The Trump administration’s combative position on all things climate and environment has had a significant and lasting impact on multiple federal agencies. Earlier this month, Ziska decided to abandon his tenure at the USDA after securing a job at Columbia University. At the Environmental Protection Agency, employees say morale has plummeted as the agency continues to roll back key environmental and health regulations. Mentions of climate change have disappeared from government websites.

Rather than try to increase retention rates, some critics say these agencies are happy to lose some of their more seasoned officials. The Bureau of Land Management is planning to move its headquarters from Washington, D.C. to Colorado, in what at least one representative and multiple environment groups have called a scheme to shake its tenured policy officials. And in July, the USDA gave its D.C.-based employees a week to decide whether they would relocate to the department’s new headquarters in Kansas City. Administration officials said the move was aimed at cutting costs; critics said it was yet another attempt to bleed tenured talent.

In a statement to Grist, a USDA spokesperson pushed back on the idea that the agency is suppressing climate change research. “No one attempted to block the paper – it is freely available in the science literature,” the spokesperson wrote, adding that higher-ups at the agency disagreed with the paper’s conclusion that rising levels of CO2 would put 600 million people at risk of vitamin deficiency. “Issuing an ARS press release would have erroneously signified that ARS concurs with the nutrition-related claims,” the spokesperson noted.
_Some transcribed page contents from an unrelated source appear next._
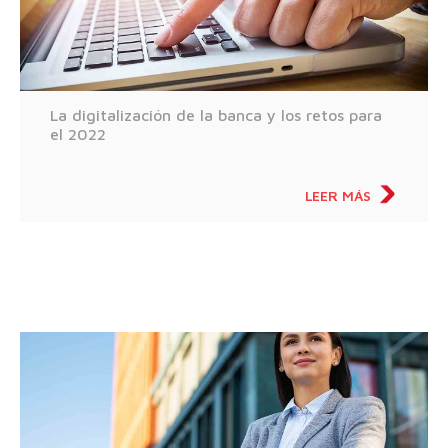
La digitalización de la banca y los retos para
el 2022
LEER MÁS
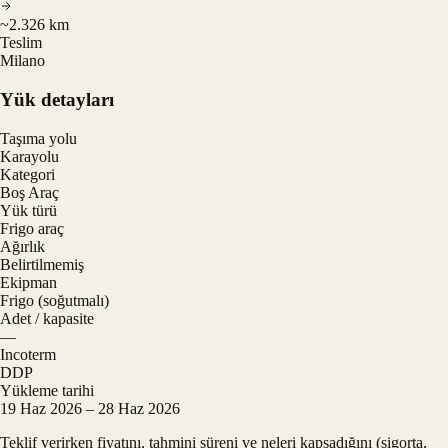
~2.326 km
Teslim
Milano
Yük detayları
Taşıma yolu
Karayolu
Kategori
Boş Araç
Yük türü
Frigo araç
Ağırlık
Belirtilmemiş
Ekipman
Frigo (soğutmalı)
Adet / kapasite
—
Incoterm
DDP
Yükleme tarihi
19 Haz 2026 – 28 Haz 2026
Teklif verirken fiyatını, tahmini süreni ve neleri kapsadığını (sigorta,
“The notion that this is not of public health significance is just ridiculous,” said Harvard’s Myers, in response to the ARS’s position on the research. The controversial study just focused on rice, he added, but “every other food crop across the board is losing nutrients in response to CO2.”

A spokesperson for the American Association for the Advancement of Science, which publishes Science Advances, the journal where the rice article appeared, stood behind the research, saying that the study went through “rigorous peer review” before it was published.

For Ziska, the incident constituted an abdication of one of ARS’s responsibilities, which is working to solve climate change-related issues that farmers face. “It’s surreal to me,” he said.